Vivo en San Pablo hace 65 años y nunca he pasado una situación igual. Es usual que cuando algún extranjero viene aquí, nos pregunte como es vivir en una ciudad de 40 millones de personas, donde más de la mitad es pobre "!Esto puede explotar en cualquier momento!", me decía hace tiempo un arquitecto amigo que vino de New York.

Y ese es el paisaje habitual de San Pablo. La sensación de que todo, algún día, podrá explotar. Paradojas del sistema, nos encontramos en uno de los centros industriales más poderosos del planeta, y en uno de los cinco países con mayor desigualdad del planeta.

Ayer en San Pablo era un día húmedo, espeso, y el aire de incertidumbre que se vivió fue indescriptible. Desde muy entrada la mañana, el presagio más temido se hacia realidad: los motines continuaban en las cárceles, y la inseguridad se apoderó de todos los ciudadanos.

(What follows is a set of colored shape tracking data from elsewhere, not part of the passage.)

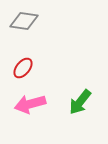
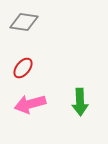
gray diamond: moved 1 px down
green arrow: rotated 40 degrees counterclockwise
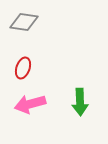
red ellipse: rotated 20 degrees counterclockwise
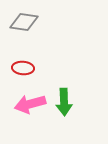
red ellipse: rotated 75 degrees clockwise
green arrow: moved 16 px left
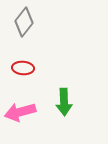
gray diamond: rotated 60 degrees counterclockwise
pink arrow: moved 10 px left, 8 px down
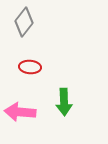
red ellipse: moved 7 px right, 1 px up
pink arrow: rotated 20 degrees clockwise
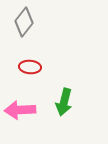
green arrow: rotated 16 degrees clockwise
pink arrow: moved 2 px up; rotated 8 degrees counterclockwise
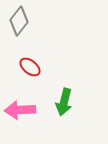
gray diamond: moved 5 px left, 1 px up
red ellipse: rotated 35 degrees clockwise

Sabemos que el efecto cadena corre con velocidad fantasmal, y que las noticias hablaban del "éxito de los vándalos", "de un plan perfecto", lo cual no hacía más que estimular las acciones de estos grupos. Tratan de reducir todo el temible Primer Comando de la Capital (PCC) los cuales seguramente habrán iniciado este desbande, pero hay miles de pequeños grupos armados, que estarán siendo sacudidos por las noticias, y alentadas para actuar.

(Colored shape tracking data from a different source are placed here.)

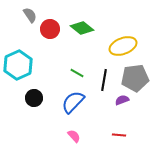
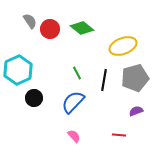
gray semicircle: moved 6 px down
cyan hexagon: moved 5 px down
green line: rotated 32 degrees clockwise
gray pentagon: rotated 8 degrees counterclockwise
purple semicircle: moved 14 px right, 11 px down
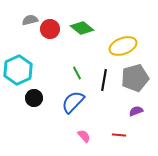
gray semicircle: moved 1 px up; rotated 70 degrees counterclockwise
pink semicircle: moved 10 px right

Hubieron más de 80 muertos en estos tres días, motines centenarios en diversas cárceles con datos que nunca conoceremos con precisión, un transporte público casi paralizado por el temor a que los incendien - solo ayer quemaron más de 50-, lo que en esta ciudad dinámica, esquizofrenica y vigorosa implicó ayer vivir bajo un silencio sepulcral.

Calles vacías, colegios sin alumnos, miradas extrañas entre vecinos, cada cuadra se transitaba con el riesgo de ser atacado y formar parte de esos números fríos que hoy aparecen en los diarios.

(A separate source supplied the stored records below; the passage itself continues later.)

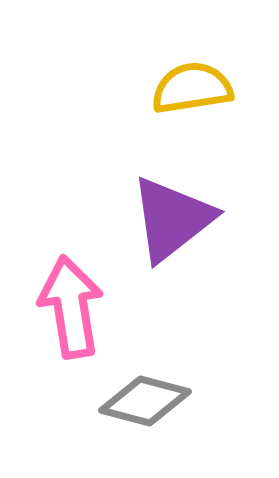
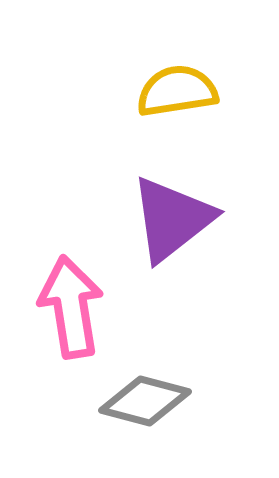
yellow semicircle: moved 15 px left, 3 px down
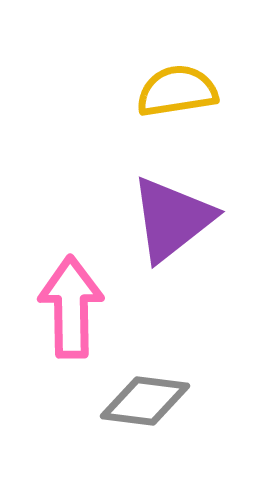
pink arrow: rotated 8 degrees clockwise
gray diamond: rotated 8 degrees counterclockwise
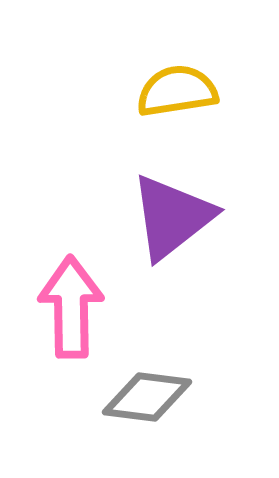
purple triangle: moved 2 px up
gray diamond: moved 2 px right, 4 px up
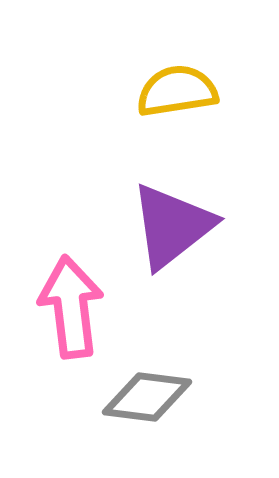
purple triangle: moved 9 px down
pink arrow: rotated 6 degrees counterclockwise
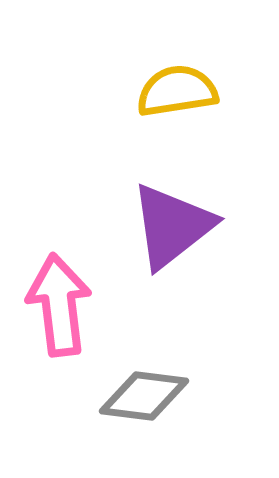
pink arrow: moved 12 px left, 2 px up
gray diamond: moved 3 px left, 1 px up
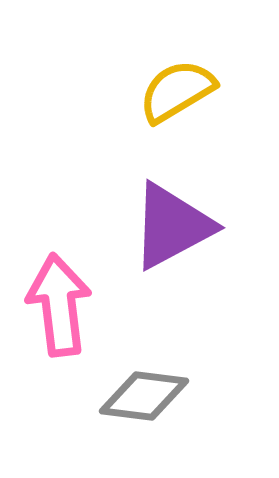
yellow semicircle: rotated 22 degrees counterclockwise
purple triangle: rotated 10 degrees clockwise
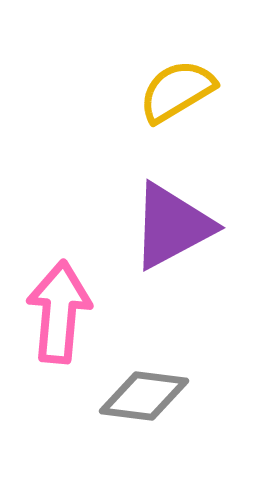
pink arrow: moved 7 px down; rotated 12 degrees clockwise
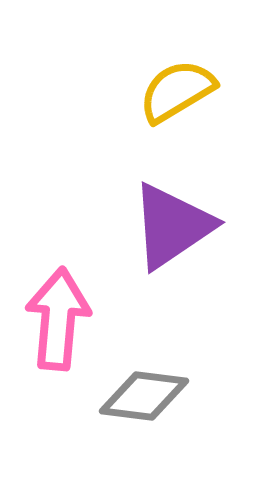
purple triangle: rotated 6 degrees counterclockwise
pink arrow: moved 1 px left, 7 px down
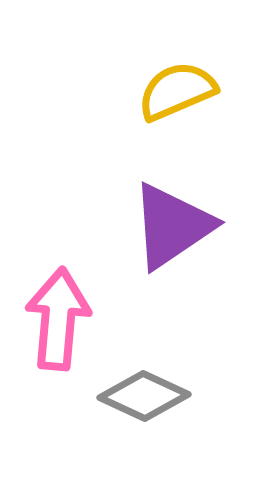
yellow semicircle: rotated 8 degrees clockwise
gray diamond: rotated 18 degrees clockwise
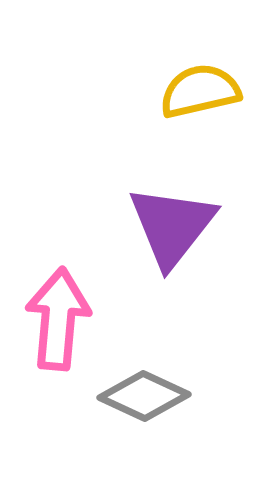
yellow semicircle: moved 23 px right; rotated 10 degrees clockwise
purple triangle: rotated 18 degrees counterclockwise
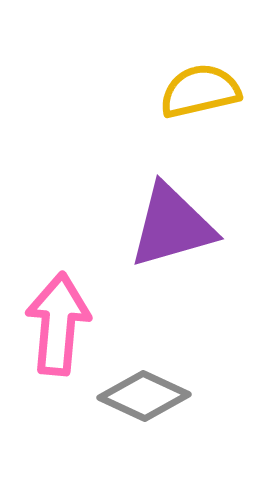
purple triangle: rotated 36 degrees clockwise
pink arrow: moved 5 px down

Luego de dejar a mis tres hijos en casa, fui a la Avenida Paulista, la más importante de aquí, donde se despliega el centro financiero de San Pablo. La bolsa de valores estaba cerrada desde bien entrado el mediodía, las oficinas sin gente y la población en los bancos sacando dinero por precaución o ingenuidad, pero en cantidades inusuales.

En Brasil vivimos acostumbrados a esta sensación de control inexplicable. Somos 40 millones, y vivimos expuestos a la violencia y a la criminalidad. Pero, sin embargo, tratamos de mantener una vida abierta, caminando con tranquilidad, sin vivir enjaulados en autos blindados, ni enviar a nuestros hijos al colegio con seguridad privada. Eso intentamos, al menos.

Pero, días como estos, no hacen más que nublar nuestras mentes. Estamos en una ciudad sitiada, donde todo parece posible, y el silencio que muchas veces es paz y tranquilidad, aquí se vive como un acto inexplicable: una San Pablo vacía y sin bullicio es fisonómicamente otro sitio, otro lugar, en el cual no quiero vivir.